When the idea for a chapter on play first came to me, I had no stiff framework in mind, and no significant industry moment to tie it to. It was an instinctive decision, born perhaps from a need to look for some light while the news provides us so bit of it, or from a quieter reflection on what designboom has actually always had to do with. Not to avert from the weight of the world, however to keep in mind what makes it worth carrying.
This pull toward happiness and playfulness evoked a preferred Eames expression: ‘Take your satisfaction seriously.’ The line sounds like a paradox, considering that enjoyment, after all, is what we allow ourselves once the serious work is ended up, if we permit it at all. For the Eameses, though, it was a working method. Play was a form of rigor rather than a break from it, and the joy that went through their movies, their toys, and their chairs was never incidental to the work, however rather how the work itself got made.
However someplace along the method, the majority of us lost the knack for it. Seriousness hardened into restraint; a great life became something to enhance, enhance, and save. Delight became a reward for performance instead of a reason to make anything at all. And yet, I feel designboom has constantly leaned the other method. For the past twenty-seven years, we have followed our curiosity and imagination out loud, experimenting and trying things simply since they appeared like enjoyable, without ever taking ourselves too seriously. And we have actually tended to conserve our hottest attention for individuals vibrant enough to do the same.

illustration by Philippos Avramides © designboom Boldness like that has always run versus the grain of design’s own rulebook.’Form follows function,’Louis Sullivan wrote, and modernism turned the expression into something close to scripture: a discipline of efficiency, honesty, and usage, with little persistence for the ornamental or the unreasonable. This chapter proposes a small heresy: what if form didn’t follow function, but satisfaction? What if a structure, an area, or an item made its location worldwide not by how efficiently it carried out, but by how much life it invited in?
To be clear, the play we are interested in is not frivolity, and it is certainly not the smooth, gamified diversion the attention economy sells back to us. It is closer to what the child knows intuitively and the adult needs to relearn: an open, unscripted, faintly defiant method of being in the world, one that treats spending quality time as better than saving it. It is the spirit Isamu Noguchi chased for the much better part of his life, envisioning playgrounds not as equipment to be utilized however as landscapes to be read, open enough for a child to develop the video game, and extreme enough that his own city kept turning them down. And it is what Continuous Nieuwenhuys pressed to its limitation in New Babylon, his decades-long design of a city where machines manage the labor and people are left totally free to wander, construct, and drift, set loose to become what he called Homo Ludens: human beings at play. Neither one was creating amusements so much as drawing a freer method to live.

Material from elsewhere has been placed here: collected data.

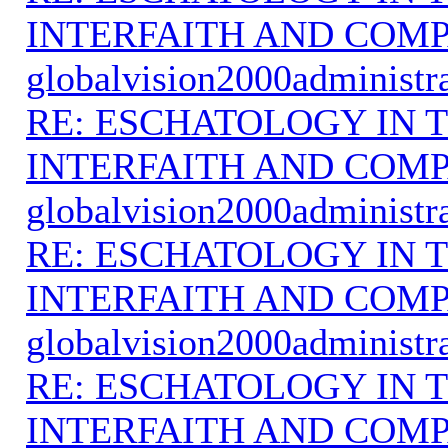
INTERFAITH AND COMP
globalvision2000administr
RE: ESCHATOLOGY IN T
INTERFAITH AND COMP
globalvision2000administr
RE: ESCHATOLOGY IN T
INTERFAITH AND COMP
globalvision2000administr
RE: ESCHATOLOGY IN T
INTERFAITH AND COMP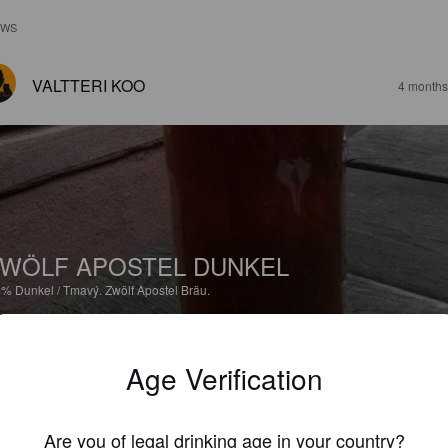
EWS
VALTTERI KOO
4 months
WÖLF APOSTEL DUNKEL
6%
Dunkel / Tmavý.
Zwölf Apostel Bräu.
2.5
Age Verification
MIKA
2 year
@ Zwölf Apostel
Are you of legal drinking age in your country?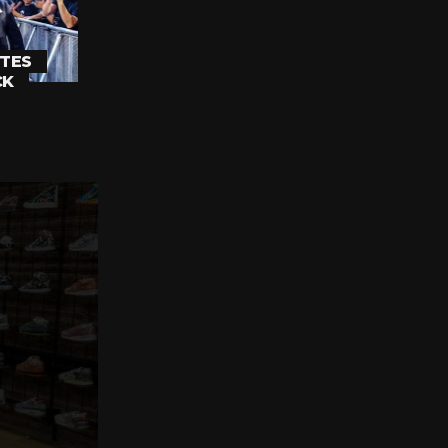
TES
CK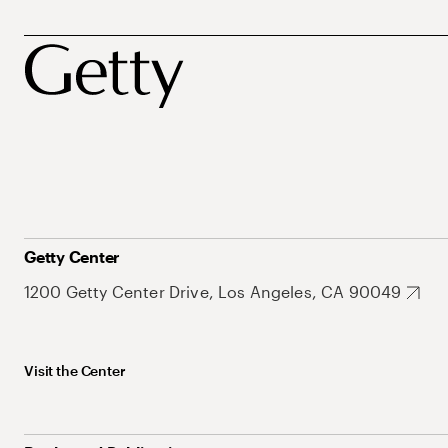
Getty Center
1200 Getty Center Drive, Los Angeles, CA 90049
Visit the Center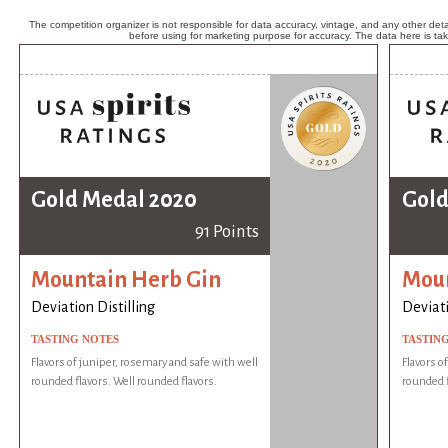
The competition organizer is not responsible for data accuracy, vintage, and any other detai
before using for marketing purpose for accuracy. The data here is ta
Gold Medal 2020
Gold
91 Points
Mountain Herb Gin
Moun
Deviation Distilling
Deviati
TASTING NOTES
TASTIN
Flavors of juniper, rosemary and safe with well
Flavors o
rounded flavors. Well rounded flavors.
rounded f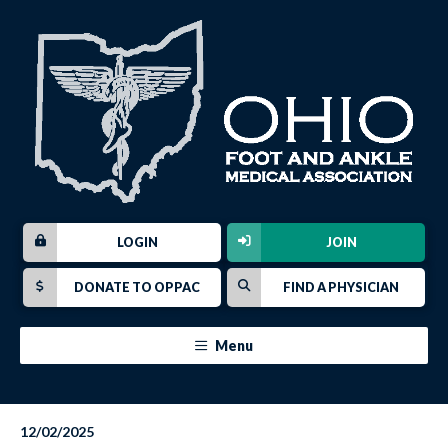
LOGIN
JOIN
DONATE TO OPPAC
FIND A PHYSICIAN
Menu
12/02/2025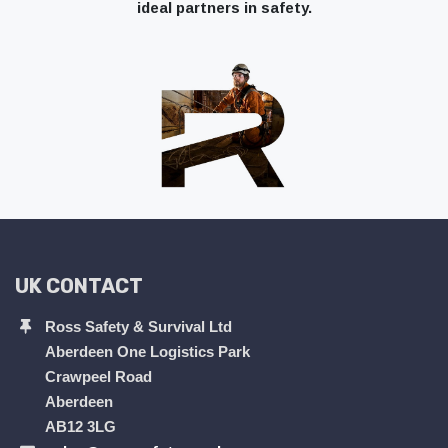
ideal partners in safety.
UK CONTACT
Ross Safety & Survival Ltd
Aberdeen One Logistics Park
Crawpeel Road
Aberdeen
AB12 3LG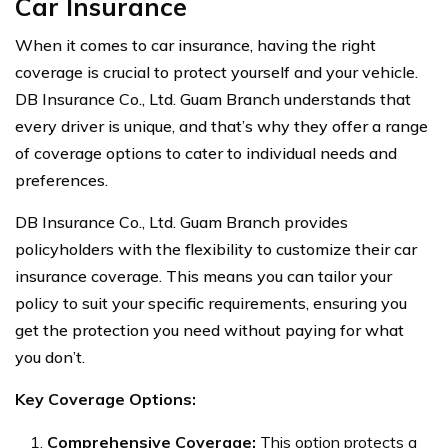
Car Insurance
When it comes to car insurance, having the right
coverage is crucial to protect yourself and your vehicle.
DB Insurance Co., Ltd. Guam Branch understands that
every driver is unique, and that’s why they offer a range
of coverage options to cater to individual needs and
preferences.
DB Insurance Co., Ltd. Guam Branch provides
policyholders with the flexibility to customize their car
insurance coverage. This means you can tailor your
policy to suit your specific requirements, ensuring you
get the protection you need without paying for what
you don’t.
Key Coverage Options:
Comprehensive Coverage:
This option protects a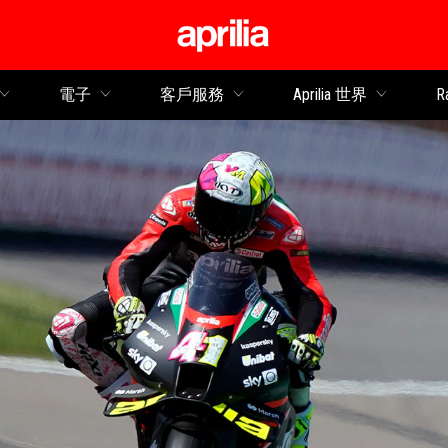
轉到主要內容
電子
客戶服務
Aprilia 世界
R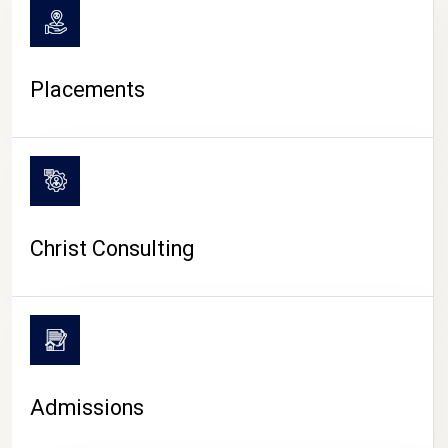
Placements
Christ Consulting
Admissions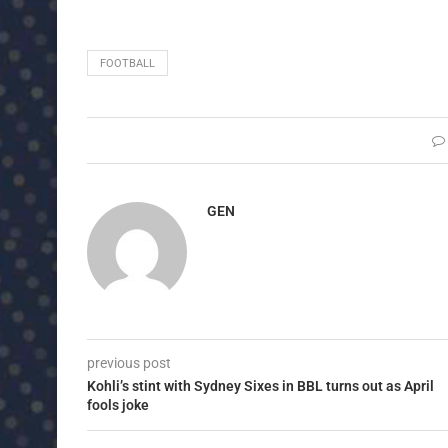
FOOTBALL
GEN
previous post
Kohli’s stint with Sydney Sixes in BBL turns out as April
fools joke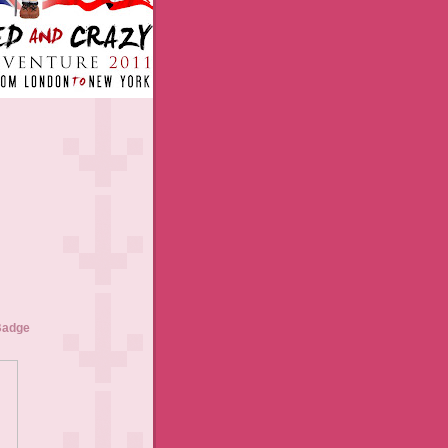
Badge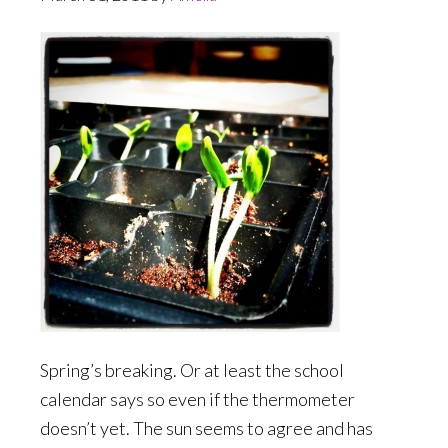
Spring’s breaking. Or at least the school
calendar says so even if the thermometer
doesn’t yet. The sun seems to agree and has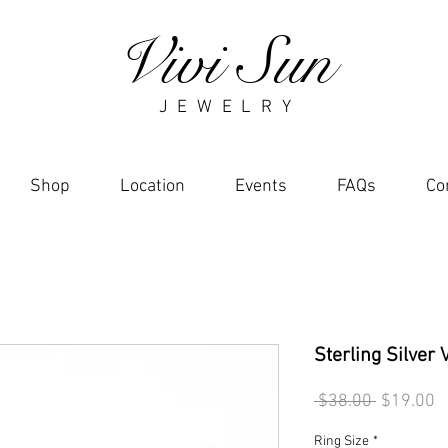
Vivi Sun
J E W E L R Y
Shop
Location
Events
FAQs
Co
Sterling Silver 
Regular
S
 $38.00 
$19.00
Price
P
Ring Size
*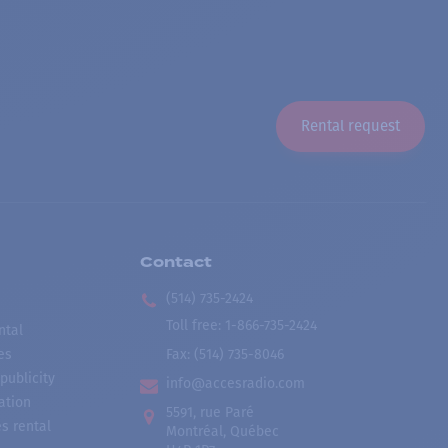
Rental request
Contact
(514) 735-2424
Toll free
:
1-866-735-2424
ntal
es
Fax:
(514) 735-8046
publicity
info@accesradio.com
ation
5591, rue Paré
s rental
Montréal, Québec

Isamu Noguchi, designs for’Playground Equipment,’1941, image through @noguchimuseum Long before we developed anything
, we played. It is arguably our first imaginative act: the kid who turns a cardboard box into a spaceship, a stick into a sword, a patch of flooring into an ocean, is doing what every artist and architect does after them, utilizing creativity to make one thing stand in for another, and a whole world out of practically nothing. Play is where we first rehearse the concept that truth is flexible.
What follows in this chapter is less a manifesto than a collection of proofs. We go to playgrounds doing the quiet work of holding a neighborhood together, manage things made to awaken the kid in us despite age, and loiter, unapologetically, in areas created for spending an afternoon rather than conserving one. And we ask what occurs when the disruption of our daily routines, through something as little and spontaneous as play, begins to rebuild a more understanding, human world: little, intentional arguments that a life measured in time conserved is not the only kind worth creating for. None of this is escapism. To pick joy when the world feels heavy is not to overlook its weight, but to firmly insist that imagination is still one of the most effective forces we have for shaping our truths. So consider this an invite to take your enjoyment seriously, and to join us in doing so.
This post becomes part of designboom’s PLAY chapter, exploring what would take place if kind didn’t follow function, but pleasure. Discover more stories that celebrate happiness, imagination and playfulness here.